Hi Phil,
Your comments all make sense. Responses in kind below:
@phildunlap said in JVM out of memory, killed by OS on MangoES:
- Do you have a device that replicates it? It sounds like your test device is just garbage collecting normally.
Base on your information, I would agree with your assessment that the issues have not been fully replicated. I have no Java programming experience, and (incorrectly) assumed gc operations were similar to Python's reference count.
So, it seems that the memory usage chart from my last post is "normal" for the JVM, and I have misinterpreted the large upward spikes of memory as a restart when it is, in fact, normal gc behavior. Would you agree with this assessment? In my time on site (chart from original post) I only saw those large blocks of memory freed when I had restarted the mango service, and, by extension, the underlying Java process.
- Usually the OOM killer would only get involved in Java was trying to claim more memory from the system, or if there was another task running on the machine that was attempting to claim too much memory.
Java by itself will grind away for quite a long while if there is a lower memory ceiling before it crashes, unless it tries to do a sudden large allocation (doesn't appear to be happening from what you've said.
These are MangoES devices, and all configuration was done through the Mango UI. I am unsure what other processes can be affecting OS memory usage that would not have been captured in a database copy. What OS information would be useful in troubleshooting other processes? Only /var/log/messages*
and /opt/mango/hs_err*
come to mind.
I've seen this with an Excel Report that had the named ranges defined out to 1 million for instance - there was a since-removed behavior in the Excel reports that tried to load and blank out extra cells in named ranges).
There is a single report configured (non-excel), but is run once a month. Last run duration was < 500ms. This does not seem to be the issue.
In the original post, it looks like there was a reset at about 5 AM on January 21st when Mango had a lot of memory still allocated to it and unused by Java. Either a massive sudden allocation occurred, or something else on the device is demanding the memory.
Would it be a reasonable assessment to attribute the Jan21 5am spike in free memory (original post) to gc operations? There was no one working on the system at that time, and memory use continued in the same pattern.
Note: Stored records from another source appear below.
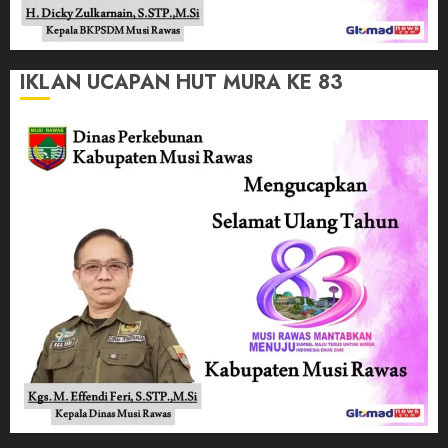
IKLAN UCAPAN HUT MURA KE 83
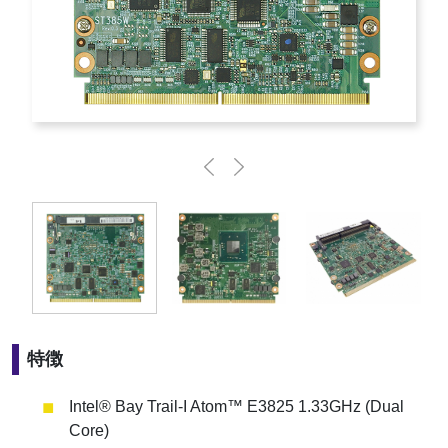
特徴
Intel® Bay Trail-I Atom™ E3825 1.33GHz (Dual
Core)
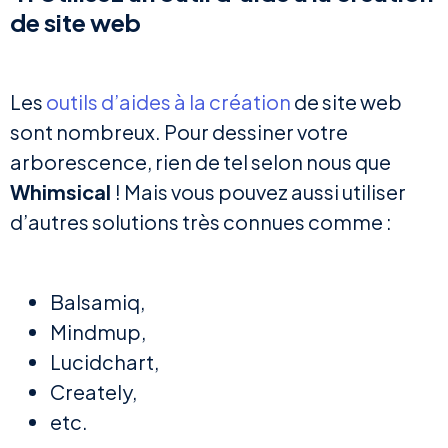
de site web
Les
outils d’aides à la création
de site web
sont nombreux. Pour dessiner votre
arborescence, rien de tel selon nous que
Whimsical
! Mais vous pouvez aussi utiliser
d’autres solutions très connues comme :
Balsamiq,
Mindmup,
Lucidchart,
Creately,
etc.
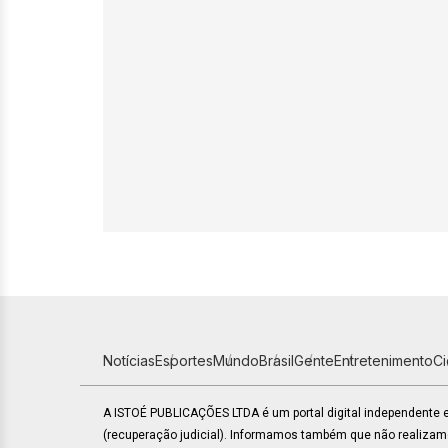
Notícias
Esportes
Mundo
Brasil
Gente
Entretenimento
C
A ISTOÉ PUBLICAÇÕES LTDA é um portal digital independente
(recuperação judicial). Informamos também que não realiza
- I'm not convinced your test device had an OOM since you said there were not service interruptions. From this chart, I would think you could try decreasing the memory allocated to Java in /opt/mango/bin/ext-enabled/memory-small.sh such that Java never irritates the operating system. But, without having changed that, the default is pretty conservative to avoid OOM kills. This would make me question if something else running on the device is the issue.
Based on your information above, neither am I. If the issue had been fully replicated, I should see the same html client behavior and log generation as you mentioned in (1). If the issue has not been replicated, the only other step in troubleshooting I can consider is getting a MangoES v3 to load the backup databases. I'm at a loss for ideas here at this point because we are running on a device pre-configured for the mango service. Do you have any ideas on what else could be running?
You are unlikely to be using the same JDK 8 revision on both devices.
I can get the client to check JDK version overnight. Based on your last post, the Java process itself does not appear to be the root cause for the behavior. Does that make sense or am I jumping to conclusions?
Edited to include replies in context.